Quand j'étais p'tit on m'appelait rapporteur, j'ai tellement aimé l'idée que j'suis dev'nu reporter
Un peu moins d'une heure, c'est ce que dure cette replongée dans le monde de l'enfance et des cours de récréation. Adultes parvenus que nous sommes malgré nous devenus, nos deux billes se posent sur ce documentaire (parce qu'il en emprunte tous les codes à vrai dire) convenu dans l'idée et au demeurant truculent mais qui s'avère finalement très réussi dans la réalisation et profond de sens. Je parle de documentaire et Claire Simon, par ses choix de réalisatrice, nous offre une tranche digne d'un documentaire animalier en pleine plongée dans un milieu hostile, impitoyable et révélateur du monde dans lequel il se trouve. La caméra pénètre les murs de la cour et se pose entre ces petits êtres autonomes. Le rapport de la caméra et de sa présence à ces comédiens insoupçonnés qui jouent leurs propres pièces est étonnant: ils savent qu'elle est, les suit, qu'elle pointe son objectif et capture leurs moindres mouvements mais ne les perturbe en rien dans les rôles qu'ils tiennent les uns pour les autres. Quand bien même un môme se fait maltraiter, la caméra, non sans rappeler ce Graal de Strip Tease, s'érige en tant que simple témoin oculaire, lâche et incapable d'intervenir. C'est pourtant ça le point de ce métrage, Claire Simon ne nous offre pas un point de vue sur l'enfance mais ce sont les enfants eux-mêmes qui le crée. Entre jeux tyranniques, enfants menés à mal et victimes des bandes organisées, découverte des corps, de la compétition, de la mise en marge, ce média dépeint une triste réalité des cours de récré des années 90 (oserais-je soupçonné qu'elle a empiré depuis?) qui est l'introduction d'une violence banalisée et presque insoupçonnée (au regard des adultes qui veillent sur ces enfants mêmes) dans le quotidien de ces têtes blondes.

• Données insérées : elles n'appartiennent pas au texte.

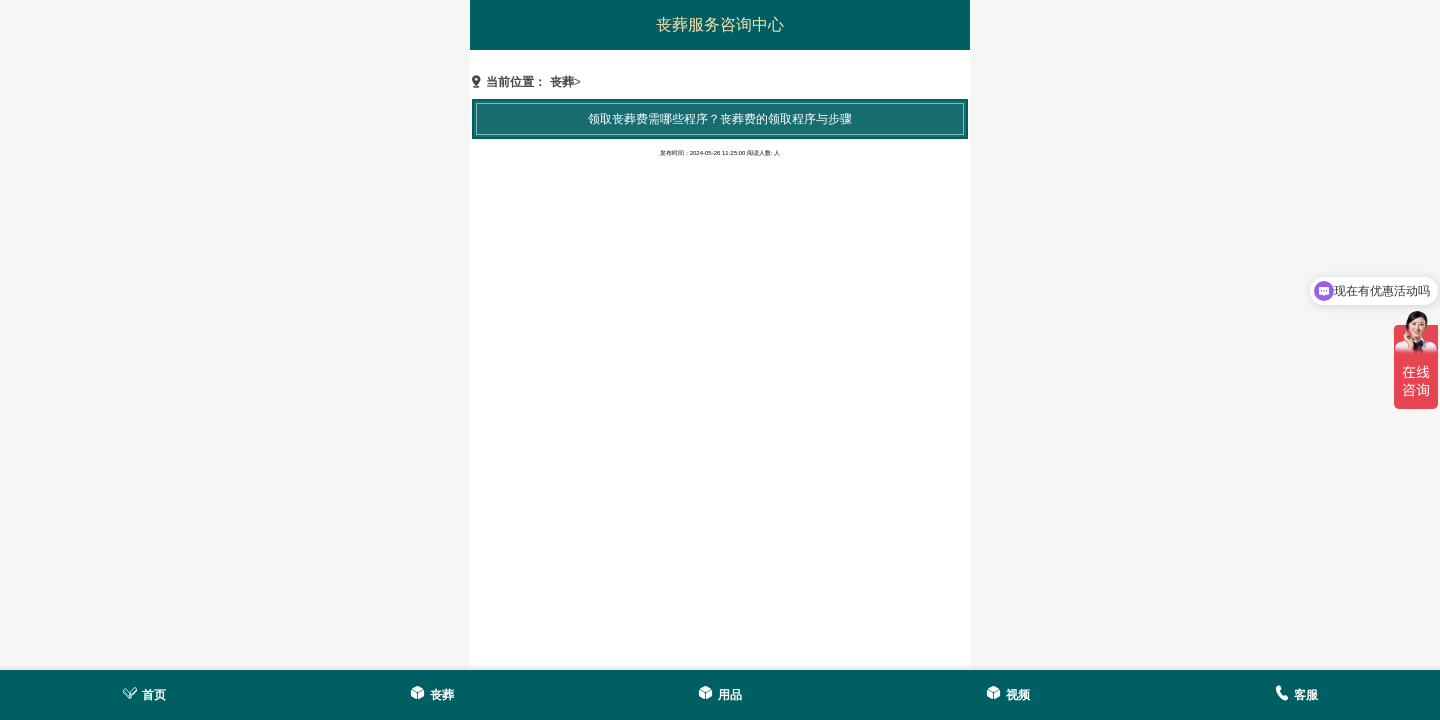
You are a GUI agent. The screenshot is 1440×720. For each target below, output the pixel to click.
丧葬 (562, 82)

On retrouve tout spectateur que nous sommes un brin de souvenir, de nostalgie amère dans ces petites situations tantôt cocasses tantôt terrifiantes et on se dit qu'avant d'être là où nous sommes, nous avons été ce que eux, ils sont, que le monde ne s'est pas assagi depuis et que finalement d'enfants comme ceux-là, les hommes qui nous entourent n'en sont que les parents.